Women’s Health Advocates Fight Against Virginia’s Proposed Regulations Targeting Abortion Clinics

When the Virginia legislature voted to classify abortion clinics as hospitals instead of doctors’ offices, organizations suddenly faced onerous new restrictions establishing standards about hallway widths and how many parking spots the clinics must have. Emergency regulations went into place on January 1, and now the Virginia Health Department has released its final proposed regulations. On June 15, the state Board of Health will vote on these new rules, which critics argue will force some of the Virginia’s 23 abortion providers out of business.

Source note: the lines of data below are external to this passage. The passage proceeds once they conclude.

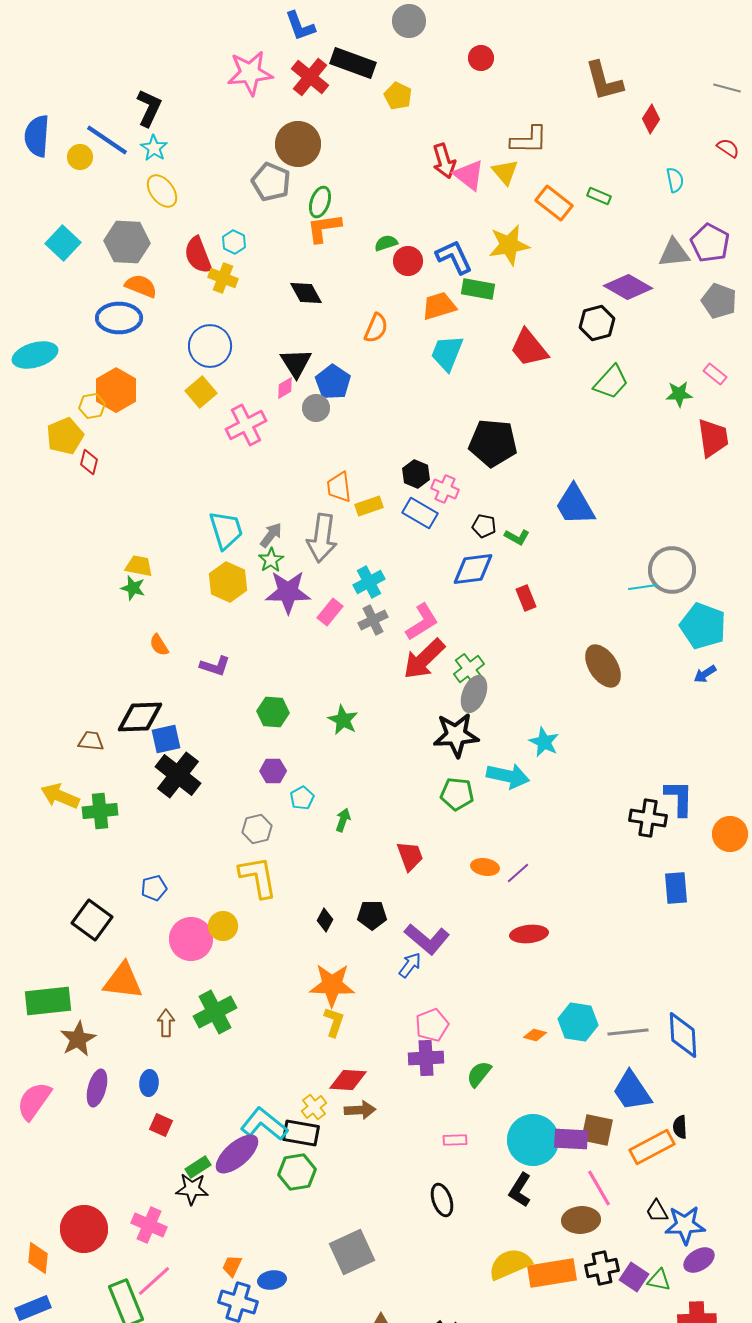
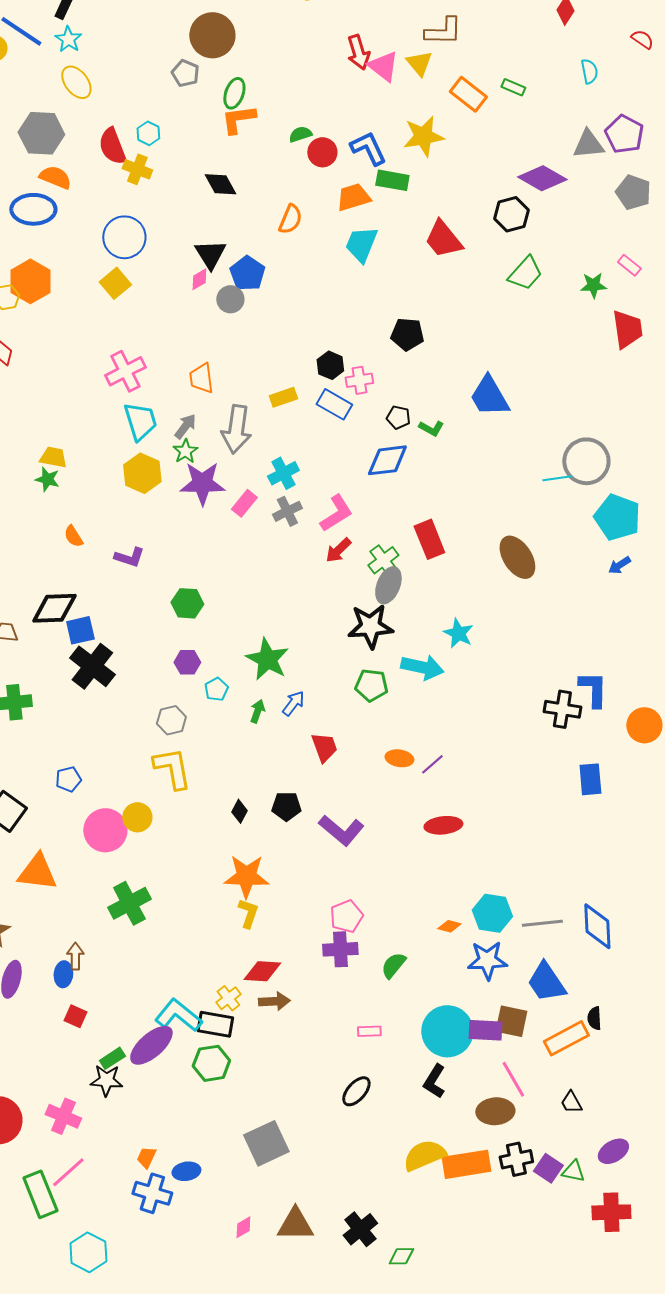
gray pentagon: (271, 182) -> (185, 73), size x0.7
pink cross: (246, 425) -> (125, 371), moved
black pentagon: (493, 443) -> (407, 334), size x0.7
orange trapezoid: (339, 487) -> (201, 378), moved
pink cross: (445, 489) -> (359, 380), turned -32
red rectangle: (526, 598) -> (429, 539), moved, size x1.5
red arrow: (424, 659) -> (338, 550), size x0.6
green star: (343, 720) -> (267, 659), moved, size x1.4
blue arrow: (410, 965) -> (293, 703), moved
brown arrow: (166, 1023) -> (75, 956), moved
black ellipse: (442, 1200) -> (356, 1091), turned 60
blue star: (685, 1225) -> (487, 960), moved

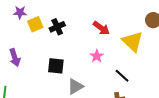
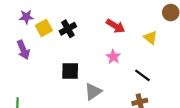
yellow triangle: (132, 41) -> (150, 38), size x0.6
purple arrow: (15, 58) -> (23, 50), moved

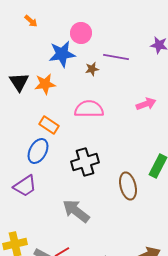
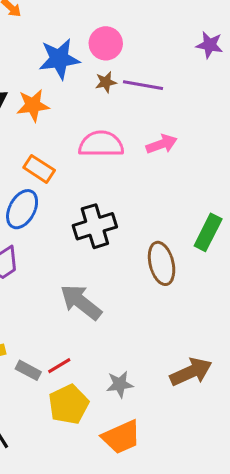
pink circle: (81, 33) -> (106, 43), moved
purple line: (116, 57) -> (143, 85), moved
pink arrow: (146, 104) -> (162, 144), moved

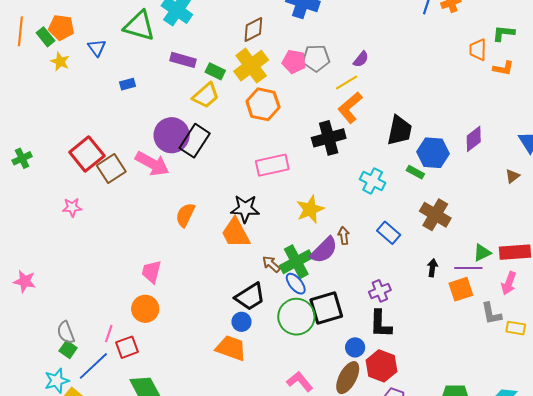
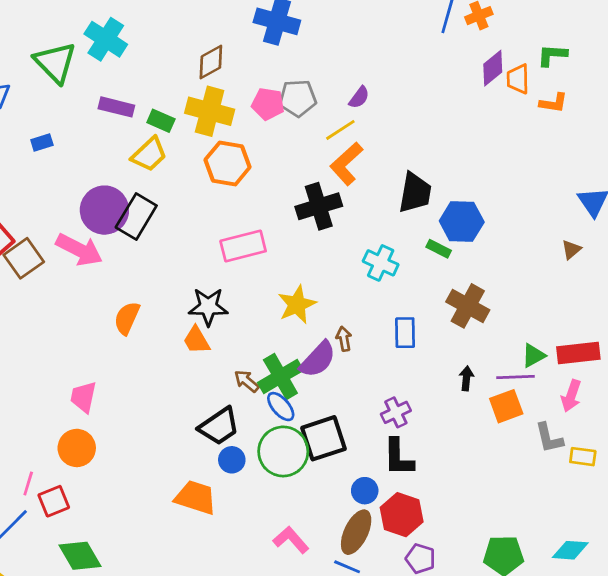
green triangle: (139, 26) -> (55, 62), turned 32
yellow cross: (251, 66) -> (210, 111), turned -36
purple diamond: (474, 139) -> (493, 68), moved
orange trapezoid: (236, 233) -> (196, 340), size x0.7
blue rectangle: (389, 233) -> (405, 333), turned 50
blue circle: (241, 322) -> (232, 460), moved

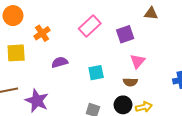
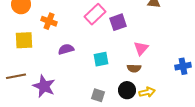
orange cross: (42, 33) -> (49, 21), turned -35
purple square: (125, 34) -> (118, 22), moved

GOP Gov. Bob McDonnell’s office said in December that the “common-sense regulations will help ensure that this procedure takes place in facilities that are modern, safe, and well-regulated.” Women’s health advocates say it will add unnecessary architectural and building code regulations. The new requirements are expected to be similar to what has been in place since January:

The proposed regulations are similar to the emergency regulations, which are considered some of the toughest in the country. They regulate the size of exam rooms and hallways and the number of parking spaces; and address requirements for inspections, medical procedures and record-keeping.

Erik Bodin, of the department’s licensure and certification office, said some changes were made to conform to recent amendments to the informed-consent abortion law and to ensure that clinic employees who are legally mandated to report suspected child abuse comply with those requirements.

The Virginia Coalition to Protect Women is encouraging people to sign peititions against the new rules and to contact McDonnell and voice their opposition to the new rules.


The consistently anti-abortion governor has said that the law is “in the interest of health,” but the Virginia ACLU’s Katherine Greenier said the proposed regulations are politically driven and “medically irrelevant.” Depending on how the board votes on the proposed requirements, a legal challenge could be likely against the rules that would effectively limit women’s health care options.